The CCK-8 assay (Cell Counting Kit-8, Thermo Scientific, Waltham, MA, USA) was performed in 96-well plates with colon epithelial cells HT-29/B6-GR/MR 1 day after seeding in accordance with the manufactures’ instructions. The cells were treated with different curcumin concentrations 2 h before infection. The absorption at 450 nm was measured by a spectrophotometer (Tecan GmbH, Maennedorf, Switzerland), and the percentage of viable cells calculated. In HT-29/B6-GR/MR cells, C. jejuni induced no significant loss in viability in a pre-test (control 100 ± 18% and DMSO control 81 ± 7% versus C. jejuni-infected 81 ± 4%, n = 3–4, n.s., one-way ANOVA with Bonferroni´s multiple comparison). No effect on cell viability was also seen at curcumin concentrations 30 µM, 40 µM, and 50 µM (85 ± 8%, 64 ± 4%, and 66 ± 6%, n = 3–4, n.s., one-way ANOVA with Bonferroni´s multiple comparison).

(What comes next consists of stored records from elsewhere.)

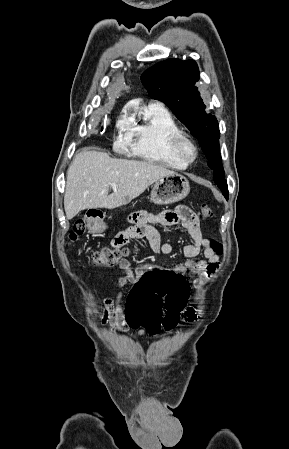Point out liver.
Wrapping results in <instances>:
<instances>
[{"mask_svg": "<svg viewBox=\"0 0 289 449\" xmlns=\"http://www.w3.org/2000/svg\"><path fill=\"white\" fill-rule=\"evenodd\" d=\"M175 174L152 162L116 159L104 152L84 150L75 155L67 171L66 217L70 220L85 209L121 207L154 182ZM111 183H116V190ZM110 187L113 193L108 195Z\"/></svg>", "mask_w": 289, "mask_h": 449, "instance_id": "liver-1", "label": "liver"}]
</instances>
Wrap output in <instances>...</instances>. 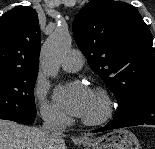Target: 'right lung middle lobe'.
<instances>
[{
    "mask_svg": "<svg viewBox=\"0 0 155 149\" xmlns=\"http://www.w3.org/2000/svg\"><path fill=\"white\" fill-rule=\"evenodd\" d=\"M37 71H0V119L19 123L36 115L33 88Z\"/></svg>",
    "mask_w": 155,
    "mask_h": 149,
    "instance_id": "dd1d6c3e",
    "label": "right lung middle lobe"
}]
</instances>
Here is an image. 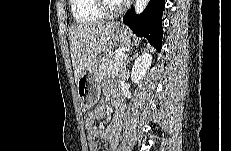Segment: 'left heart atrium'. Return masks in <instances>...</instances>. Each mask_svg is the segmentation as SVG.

4.13. Ingenuity Pathways Analysis
Ingenuity Pathways Analysis (IPA, Qiagen Silicon Valley, Reswood, CA, USA) was used to evaluate curcumin-dependent expression data from a dataset from human colon biopsies, generated, and analyzed previously [6
4.14. Statistical Analysis
All data are expressed as mean values ± standard error of the mean (SEM). Statistical analyses were performed with GraphPad Prism (version 7.0, GraphPad Software, Inc., San Diego, CA, USA) using one-way ANOVA with Bonferroni adjustment for multiple comparison or unpaired Student´s t-test. For data that were not normally distributed, the nonparametric Mann–Whitney U-test was used. p < 0.05 was considered to be statistically significant.